Hint: In order to solve and write the expression into the simplest form . The square root is related to figuring out what should be the number which when multiplied by itself is equal to the number under the square root symbol $ \sqrt {} $ . This symbol is known as radical . Since in our case we have given the question in which we have to solve and find the value of x , we will first get rid of the radical and remove the square root as we want the original value of x , by somewhere using equivalent equations . Equivalent equations are said to be algebraic equations that may have the same solutions if we add or subtract the same number to both sides of an equation - Left hand side or Right hand side of the equal to sign . Or we can multiply or divide the same number to both sides of an equation - Left hand side or Right hand side of the equal sign . . After eliminating the radical , we will then solve the equation by applying the identity and find the value of the x .

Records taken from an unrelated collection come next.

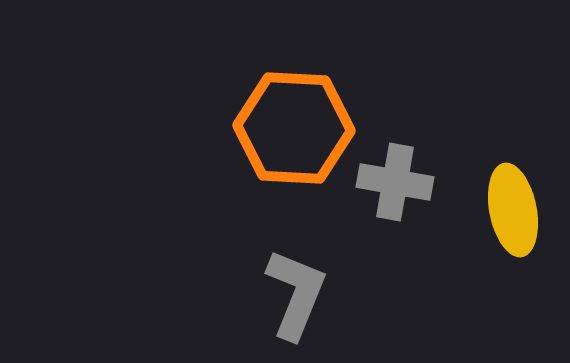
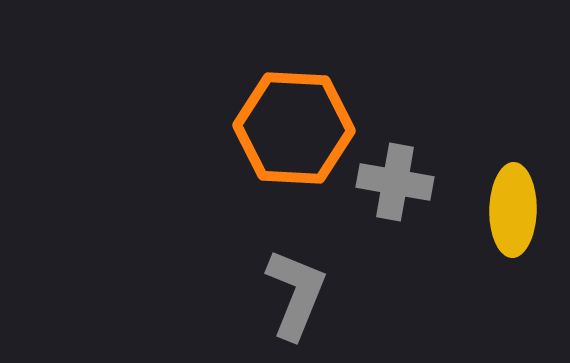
yellow ellipse: rotated 12 degrees clockwise
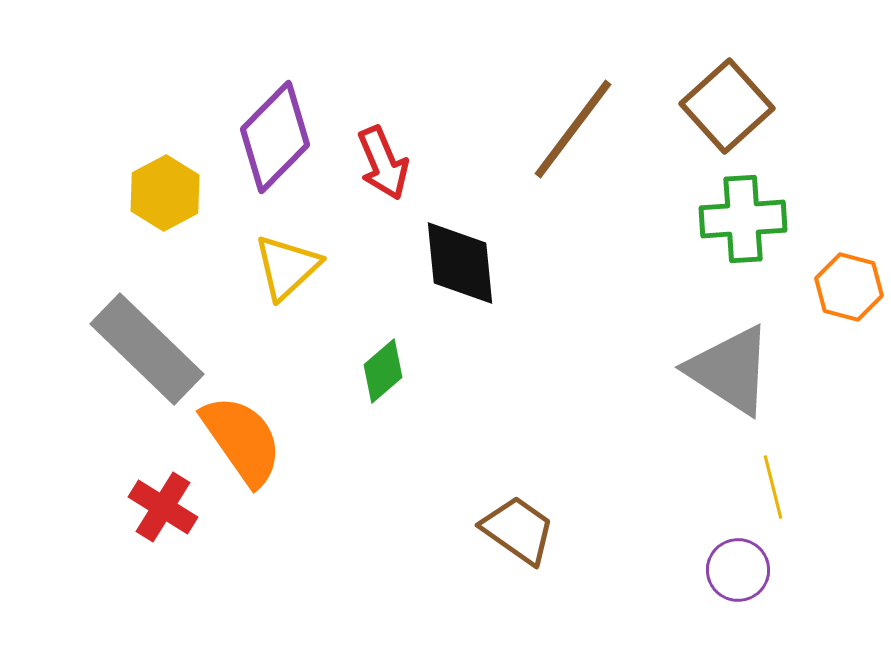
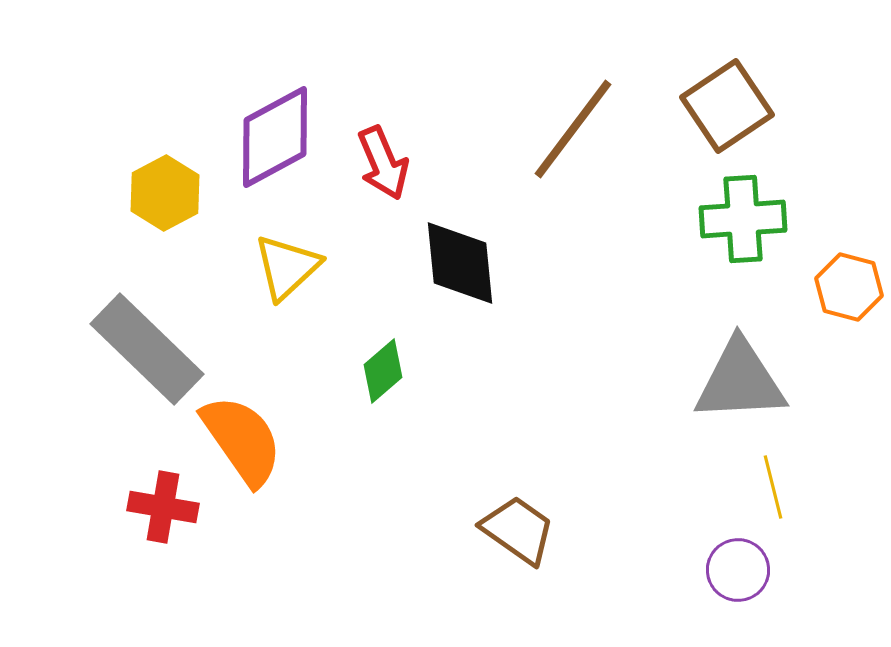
brown square: rotated 8 degrees clockwise
purple diamond: rotated 17 degrees clockwise
gray triangle: moved 10 px right, 11 px down; rotated 36 degrees counterclockwise
red cross: rotated 22 degrees counterclockwise
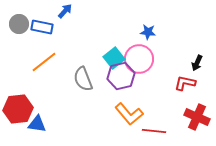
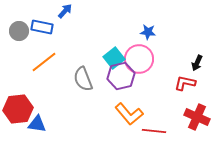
gray circle: moved 7 px down
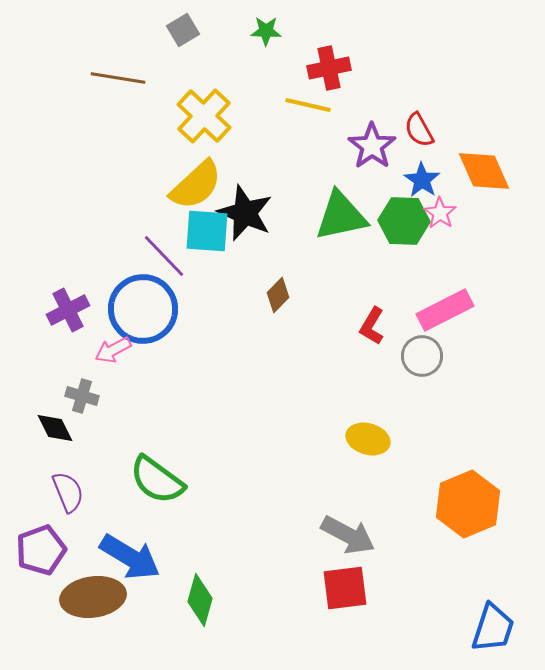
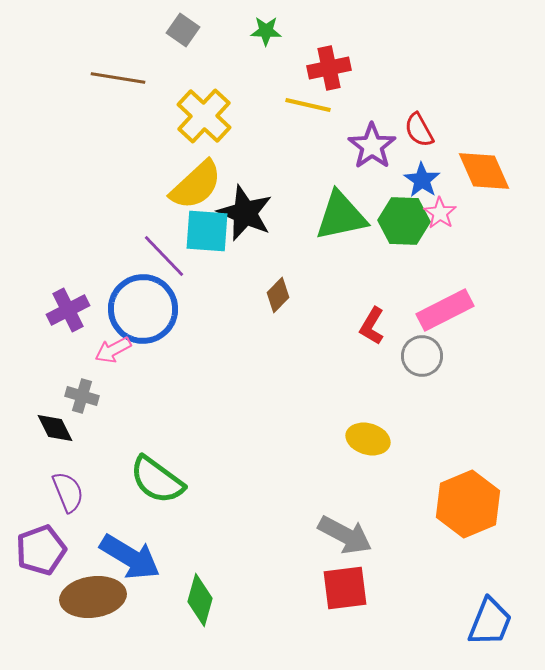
gray square: rotated 24 degrees counterclockwise
gray arrow: moved 3 px left
blue trapezoid: moved 3 px left, 6 px up; rotated 4 degrees clockwise
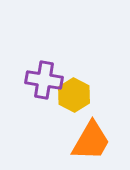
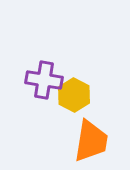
orange trapezoid: rotated 21 degrees counterclockwise
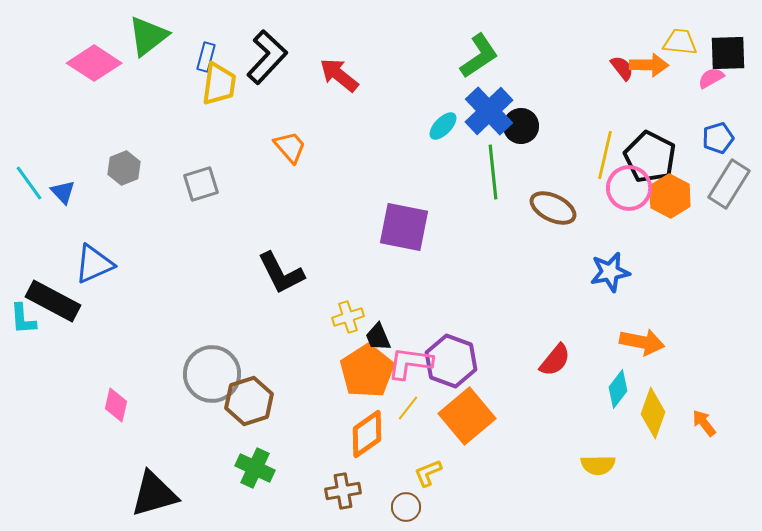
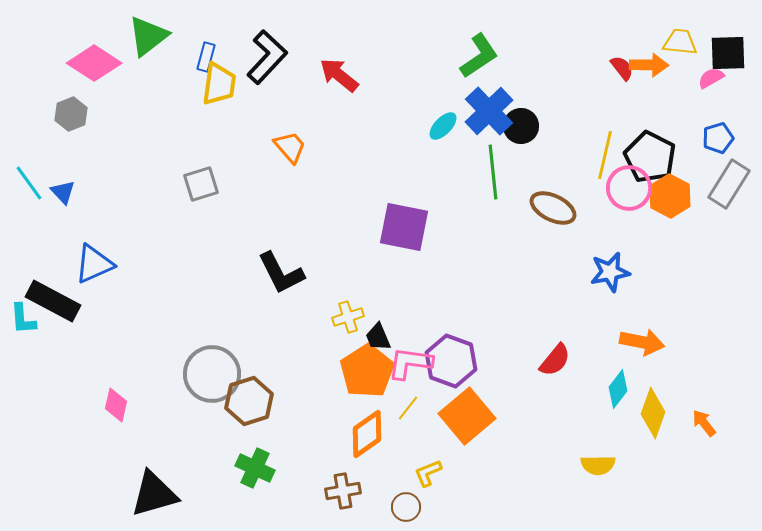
gray hexagon at (124, 168): moved 53 px left, 54 px up
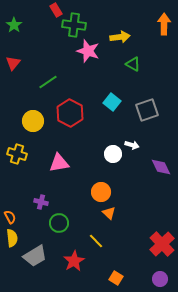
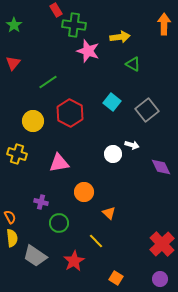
gray square: rotated 20 degrees counterclockwise
orange circle: moved 17 px left
gray trapezoid: rotated 65 degrees clockwise
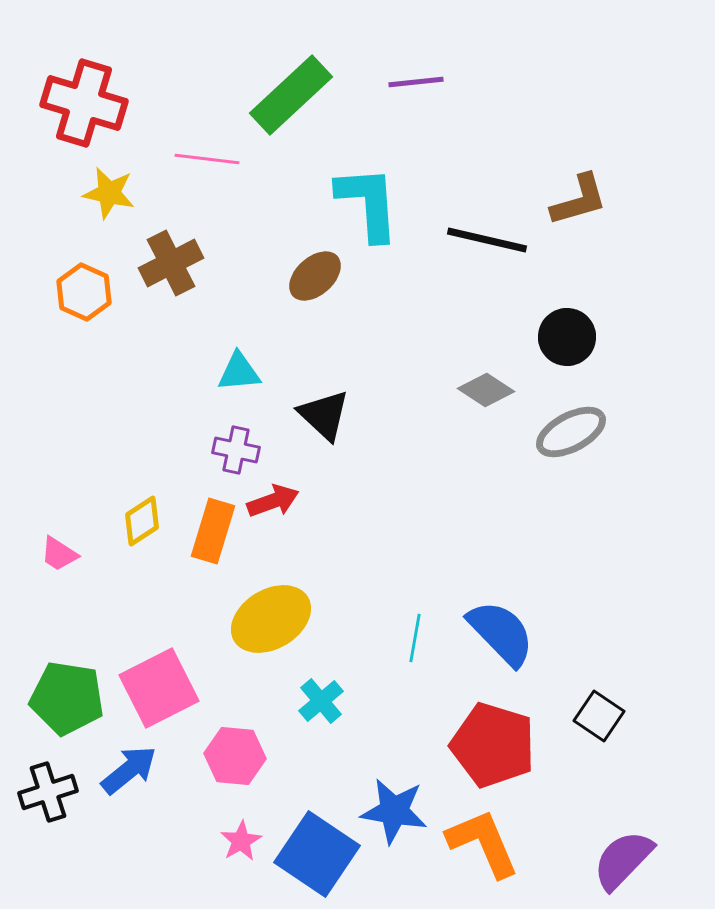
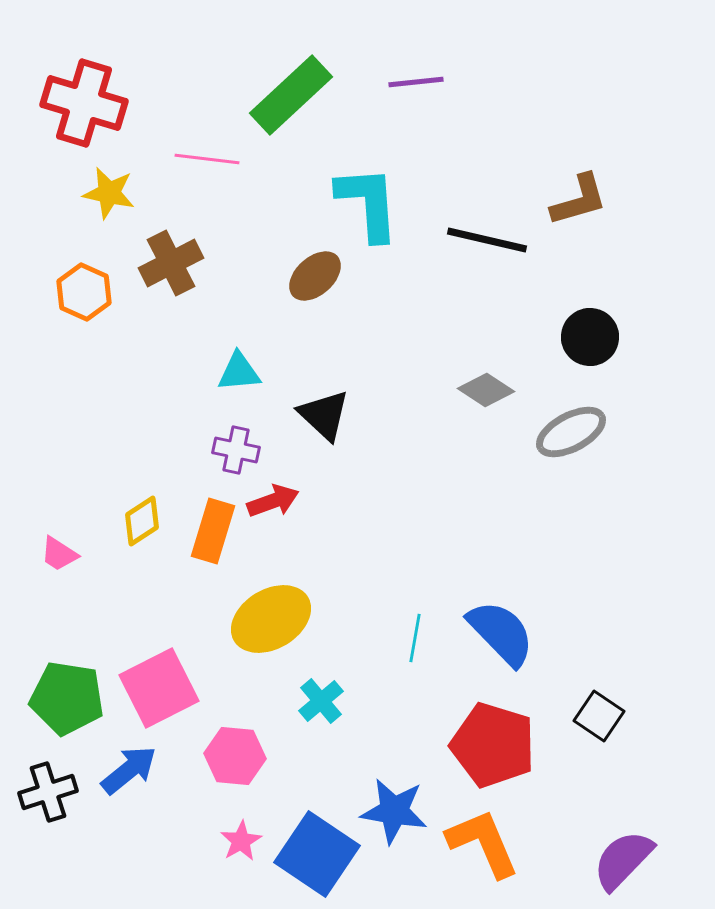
black circle: moved 23 px right
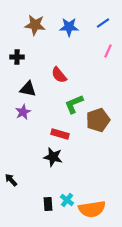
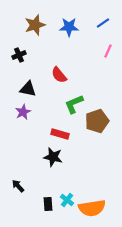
brown star: rotated 25 degrees counterclockwise
black cross: moved 2 px right, 2 px up; rotated 24 degrees counterclockwise
brown pentagon: moved 1 px left, 1 px down
black arrow: moved 7 px right, 6 px down
orange semicircle: moved 1 px up
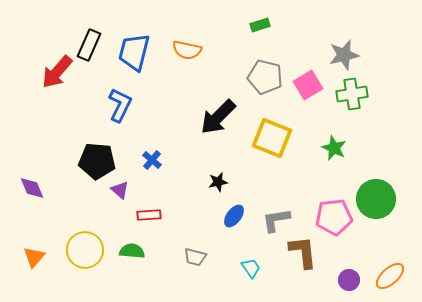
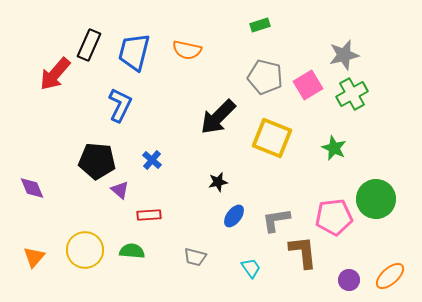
red arrow: moved 2 px left, 2 px down
green cross: rotated 20 degrees counterclockwise
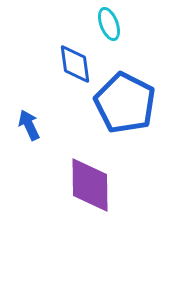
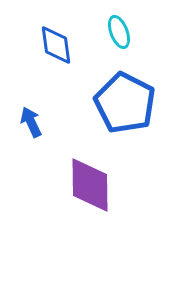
cyan ellipse: moved 10 px right, 8 px down
blue diamond: moved 19 px left, 19 px up
blue arrow: moved 2 px right, 3 px up
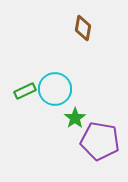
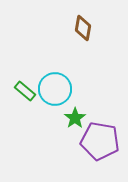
green rectangle: rotated 65 degrees clockwise
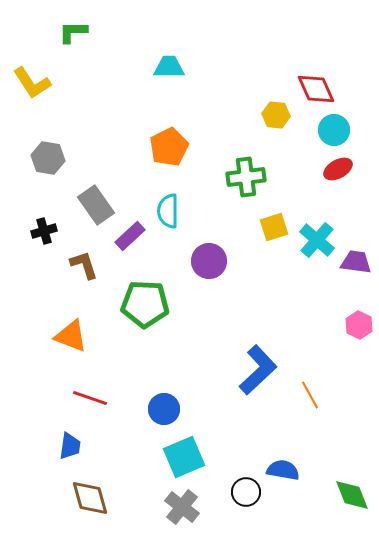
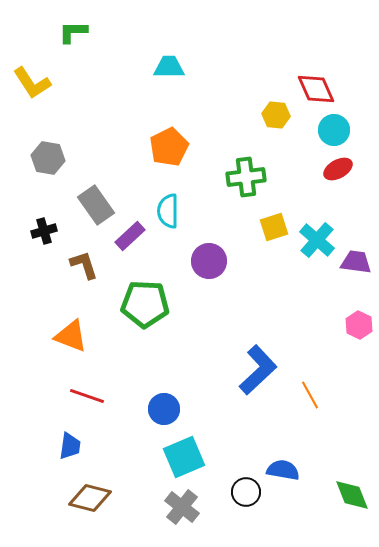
red line: moved 3 px left, 2 px up
brown diamond: rotated 60 degrees counterclockwise
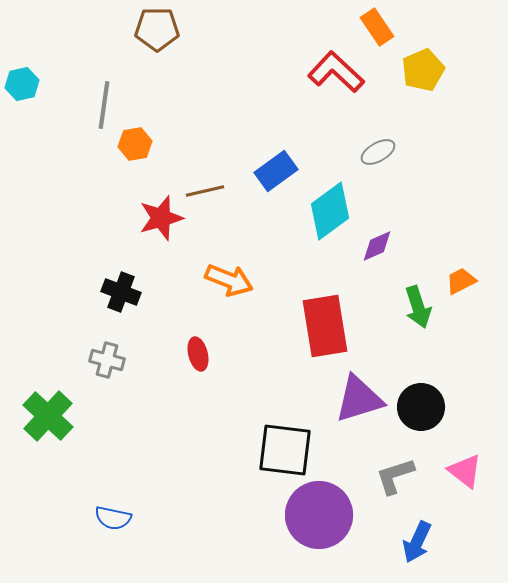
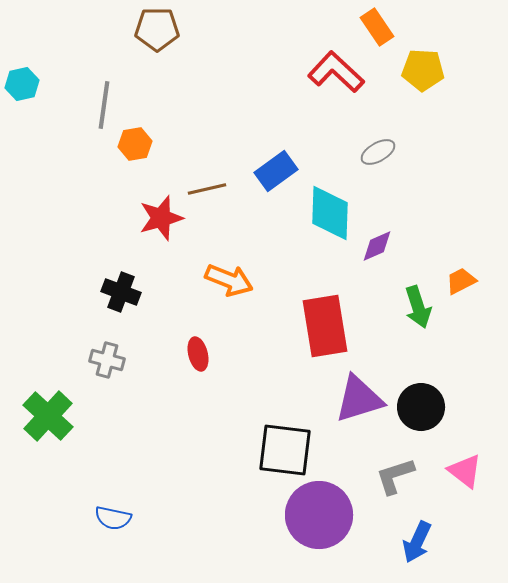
yellow pentagon: rotated 27 degrees clockwise
brown line: moved 2 px right, 2 px up
cyan diamond: moved 2 px down; rotated 52 degrees counterclockwise
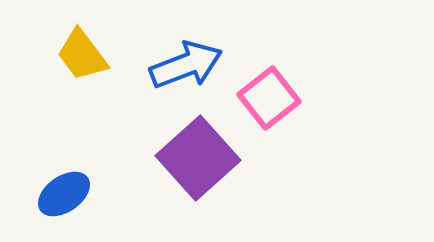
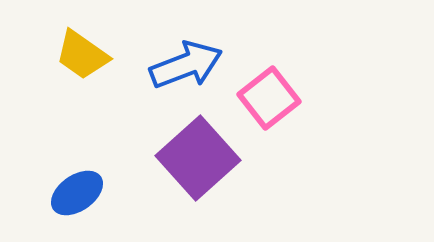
yellow trapezoid: rotated 18 degrees counterclockwise
blue ellipse: moved 13 px right, 1 px up
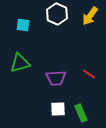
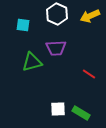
yellow arrow: rotated 30 degrees clockwise
green triangle: moved 12 px right, 1 px up
purple trapezoid: moved 30 px up
green rectangle: rotated 36 degrees counterclockwise
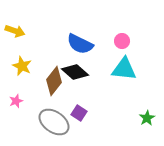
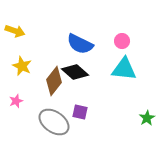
purple square: moved 1 px right, 1 px up; rotated 21 degrees counterclockwise
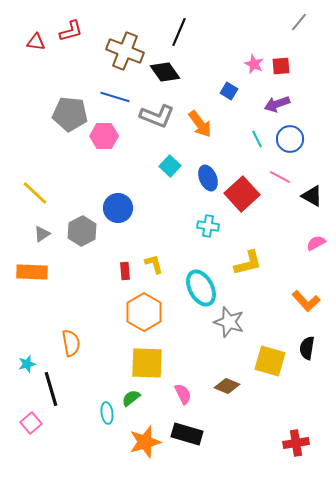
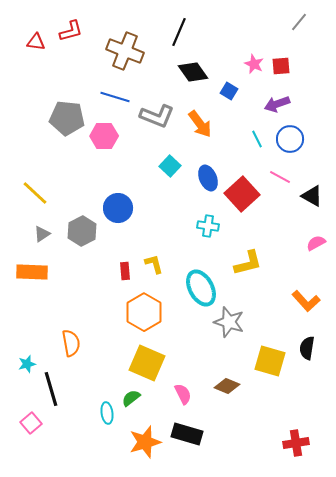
black diamond at (165, 72): moved 28 px right
gray pentagon at (70, 114): moved 3 px left, 4 px down
yellow square at (147, 363): rotated 21 degrees clockwise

Complete step-by-step answer:
If we see the question , we need to solve the given expression under square root which is $ \sqrt {10x + 6} - \sqrt {x + 1} = \sqrt {8x - 8} $ . -----equation 1
By applying the concept of equivalent equation , we will first do squaring both sides on $ \sqrt {10x + 6} - \sqrt {x + 1} = \sqrt {8x - 8} $ both the L . H . S . and the R . H . S . as follows –
We are going to isolate a square root on the L . H . S . So that we can apply the identity as stated below –
We can apply the formula or we can say identity $ {(a - b)^2} = {a^2} + {b^2} - 2ab $
 $ \sqrt {10x + 6} - \sqrt {x + 1} = \sqrt {8x - 8} $
 $ {\left( {\sqrt {10x + 6} - \sqrt {x + 1} } \right)^2} = {\left( {\sqrt {8x - 8} } \right)^2} $
 $
  10x + 6 + x + 1 - 2\sqrt {(10x + 6)(x + 1)} = 8x - 8 \\
  11x + 7 - 2\sqrt {(10x + 6)(x + 1)} = 8x - 8 \\
  3x + 15 = 2\sqrt {(10x + 6)(x + 1)} \;
  $
Now , we will do squaring on both the sides L . H . S . and the R . H . S . , we get –
 $
  {(3x + 15)^2} = 4((10x + 6)(x + 1)) \\
  9{x^2} + 90x + 225 = 4(10{x^2} + 16x + 6) \\
  9{x^2} + 90x + 225 = 40{x^2} + 64x + 24 \\
  31{x^2} - 26x - 201 = 0 \;
  $
Here , after expanding and simplifying we got the simplified quadratic equation , we will now solve further using quadratic formula , we get –
a becomes 31
b becomes -26
And c becomes -201
Let’s now find the determinant value of this quadratic equation, as by looking at the value of determinant we can find out the nature of both the roots .
 $ D = {b^2} - 4ac $
Now using Quadratic formula to find out the actual value of the roots
x= $ \dfrac{{ - b \pm \sqrt {{b^2} - 4ac} }}{{2a}} $
= $ \dfrac{{26 \pm 160}}{{62}} $
$ {x_1} = 3,{x_2} = - 2.16 $
Therefore , the final and required answer is x=3 .
So, the correct answer is “ x=3 ”.

Note: Always remember the algebraic identities .
Always try to get rid of the square root .
We can use prime factorisation for the number inside the radical and pull out non- radical terms or perfect squares from the inside of the square root to make the solution easier .
In equivalent equations which have identical solutions we can perform multiplication or division by the same non-zero number both L.H.S. and R.H.S. of an equation .
In an equivalent equation which has an identical solution we can raise the same odd power to both L.H.S. and R.H.S. of an equation .
Cross check the answer and always keep the final answer simplified .